The Bubsy games have never really been that good--the more recent ones and the abysmal Bubsy 3D would probably love to be called "not that good," as it is far nicer than what most people would say. The titular hero is not helping with this track record, as he's among the most annoying platforming protagonists of all time. His one-liners are grating after only hearing them a few times, and he lacks the charm of Mario or the coolness of Genesis-era Sonic. What we're left with is a bobcat who we would like to call Animal Control on, because he has become a nuisance to everyone he comes in contact with.


Gex - Gex series


Speaking of terrible one-liners, Gex has to be the absolute king. The character hasn't gotten a new game in many years, mercifully, but his constant quips were among the worst of all time. Why can't we make our way through a platforming level with having to know why you shouldn't eat seafood at Edward James' Olmos' house? Why do we have to know about the time you played charades with Michael Keaton? Why do we need to know about Judge Reinhold's costume parties? I'm pretty sure I made all of those up, but the terrifying thing about Gex is that they might actually be real.


Duke Nukem - Duke Nukem series


Duke Nukem's character design--big muscles, sunglasses, and a permanent smirk--may have been cool in the '90s, but they have not aged well, nor have his lines about "balls of steel" and pointless profanity. Sure, they make for some funny soundboard prank calls, but playing a Duke Nukem game these days is a lot like listening to nu metal. You don't really want anyone else to know, and though it might be a guilty pleasure, even you can admit that it's pretty embarrassing. And also like nu metal, we wouldn't be surprised to see Fred Durst make an appearance at just about any time in a Duke Nukem game.
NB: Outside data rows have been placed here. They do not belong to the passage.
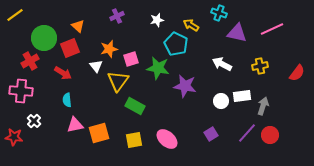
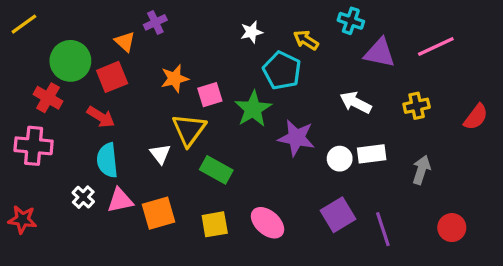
purple cross: (117, 16) -> (155, 22), moved
red cross: (30, 61) -> (48, 98), turned -30
white triangle: (96, 66) -> (160, 154), moved
green star: (158, 68) -> (253, 109), turned 30
white rectangle: (242, 96) -> (372, 154), moved
cyan semicircle: (67, 100) -> (107, 160), size x1.5
white circle: (221, 101) -> (340, 159), moved
white cross: (34, 121) -> (83, 197), moved
purple line: (247, 133) -> (383, 229), moved, turned -60
purple square: (211, 134) -> (338, 215), size x1.5
red circle: (270, 135) -> (452, 228), moved

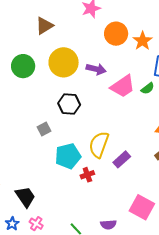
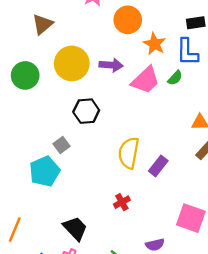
orange star: (143, 41) -> (155, 44), moved
cyan pentagon: (68, 156) -> (45, 171), moved
red cross: (87, 175) -> (122, 202), moved
black trapezoid: (25, 197) -> (75, 228), moved

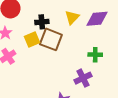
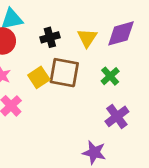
black cross: (42, 22) -> (50, 37), moved
green cross: (95, 55) -> (110, 76), moved, turned -32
Sir Arthur - Ghosts 'n Goblins


Sir Arthur isn't annoying, rude, or outdated. That's not why he made this list--he made this list because he has got to be the weakest video game protagonist of all time. Play almost any other action-platformer, and you can take a few hits before you die. In Ghosts 'n Goblins, however, you are the least formidable hero alive--or dead. Get hit once, and Arthur loses his armor. At that point, you have to run through the level in your underwear. Don't worry, however, because the game is so frustratingly hard that you're almost certain to die just a minute or two later. Can't someone give Arthur a set of armor that actually works? Please?